Attractive young women were especially sought after by the Tatars, who apparently called them “white yasir” (bila cheliad in Ukrainian) - not because of their white skin (which, indeed, could sometimes be of a lighter shade than that of the average Tatar or Turk), but rather because of the white scarves that young Ukrainian women used to cover their hair.64 So valuable were attractive Ukrainian girls that Michael the Lithuanian exclaimed that in the slave market they were “worth nearly their weight in gold” and treated with care because of it.65Such women were widely sought after because Islamic law allowed a Muslim man not only up to four wives at the same time, but also the use, as concubines, of any slave women he could own and support. If such a woman bore her master a child and he recognized this, the child was considered free, and the master - though not Ottoman sultans - sometimes freed and married the mother as well. As we saw above, even if he did not marry her, the woman acquired the privileged status of “mother of child” (umm walad). She could not be sold, and became free on her master's death. Thus slave parentage on the mother's side bore little stigma in Islamic societies, and the children of such liaisons often rose high in Muslim society.66
The most famous of such Ukrainian female slaves is undoubtedly Rox- elana (Plate 8), the favourite, and subsequently the legal wife, of Suleiman the Magnificent, perhaps the greatest of all Ottoman sultans. Roxelana/ Hurrem (the cheerful one) was born seemingly in or near Rohatyn in Red Rus' (or “Red Ruthenia,” today in western Ukraine), probably the daughter of a Ukrainian Orthodox priest.

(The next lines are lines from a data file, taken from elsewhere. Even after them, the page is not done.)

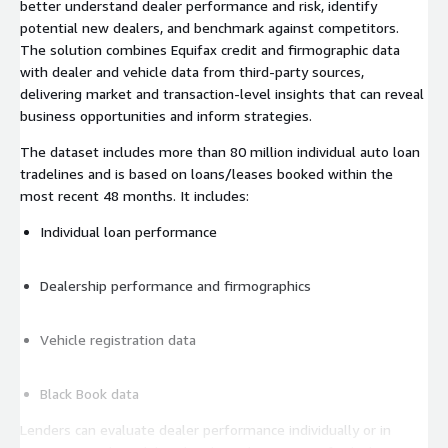
better understand dealer performance and risk, identify
potential new dealers, and benchmark against competitors.
The solution combines Equifax credit and firmographic data
with dealer and vehicle data from third-party sources,
delivering market and transaction-level insights that can reveal
business opportunities and inform strategies.
The dataset includes more than 80 million individual auto loan
tradelines and is based on loans/leases booked within the
most recent 48 months. It includes:
Individual loan performance
Dealership performance and firmographics
Vehicle registration data
Black Book data
Lenders can evaluate dealer performance individually or in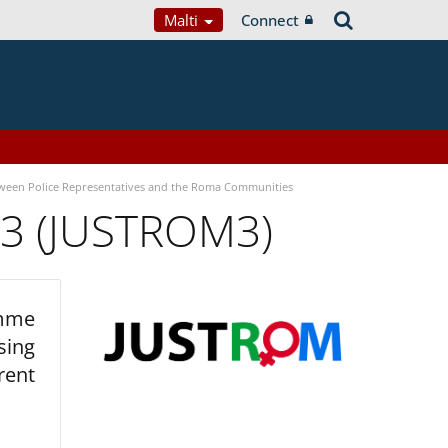
Malti
Connect
tween Police Representatives and the Roma Communities
 3 (JUSTROM3)
amme
sing
rent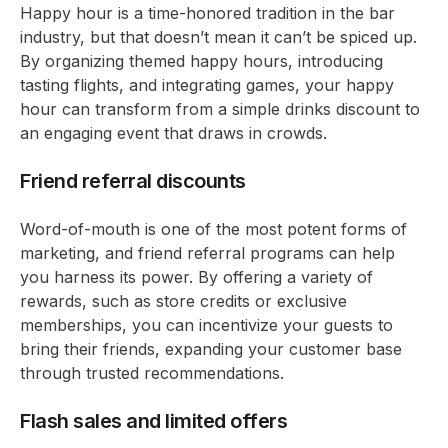
Happy hour is a time-honored tradition in the bar
industry, but that doesn’t mean it can’t be spiced up.
By organizing themed happy hours, introducing
tasting flights, and integrating games, your happy
hour can transform from a simple drinks discount to
an engaging event that draws in crowds.
Friend referral discounts
Word-of-mouth is one of the most potent forms of
marketing, and friend referral programs can help
you harness its power. By offering a variety of
rewards, such as store credits or exclusive
memberships, you can incentivize your guests to
bring their friends, expanding your customer base
through trusted recommendations.
Flash sales and limited offers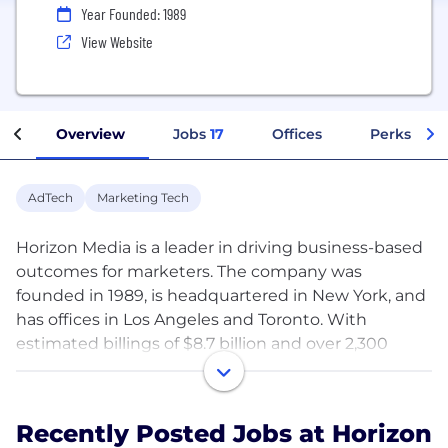
Year Founded: 1989
View Website
Overview
Jobs
17
Offices
Perks + Be
AdTech
Marketing Tech
Horizon Media is a leader in driving business-based
outcomes for marketers. The company was
founded in 1989, is headquartered in New York, and
has offices in Los Angeles and Toronto. With
estimated billings of $8.7 billion and over 2,300
employees, Horizon is the third largest U.S. media
agency according to COMvergence data.
Recently Posted Jobs at Horizon
Recognized as one of the world’s ten most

She was captured by the Tatars on one of their raids and sold into Turkish slavery. She entered Suleiman's harem about 1520, when he became sultan, and was soon influencing affairs of state. The execution of Suleiman's good friend the Grand Vizier Ibrahim (1536) and of his own favourite elder son, Mustafa (1553), are both ascribed to her, probably because they both kept her own sons from the throne. She seems to have influenced Suleiman's foreign policy towards friendship with Poland-Lithuania, and her correspondence with the king of Poland and with the wife of Shah Tahmasp of Persia has been preserved. Roxelana became a pious Muslim, although for her, as for Suleiman, fanaticism of any kind seems to have been alien. Never forgetting her origins, she had a mosque built near the female slave market in Istanbul. One of her sons, Selim, eventually succeeded his father as ruler.67There were, of course, many other Ukrainian women who entered the harems of the Ottoman sultans. Besides Suleiman, Osman II (reigned 161822), Ibrahim (reigned 1640-48), and Mustafa II (reigned 1695-1703) all had either Ukrainian or Russian consorts, and the mothers of both Mehmed IV (reigned 1648-87) and Osman III (reigned 1754-57) were both Ukrainian. The last was known especially for her virtue, wisdom, modesty, and piety.68 However, none of these women ever attained the power, prestige, and European renown of Roxelana.
The careers of female slaves such as Roxelana touched the Ukrainian folk tradition. One of the best-known dumy about Turkish captivity deals with a female Ukrainian slave named Marusia, a priest's daughter from Bohuslav in Kyiv province, who “turned Turk.” She told some Cossack captives (in bondage for some thirty years) that it was Eastertide back home. They cursed her for this tantalizing news, but when their Turkish master went out, she kept his keys and freed the captives. In parting with the Cossacks, however, she bade them not ask her parents to ransom her, for she has “turned Turk and become a Muslim”: “Because of the Turkish luxury I need, / And because of that miserable thing called greed.”69 This is again the viewpoint of the Christian homeland, but it does reveal awareness of the predicament and opportunities of many of the young female slaves.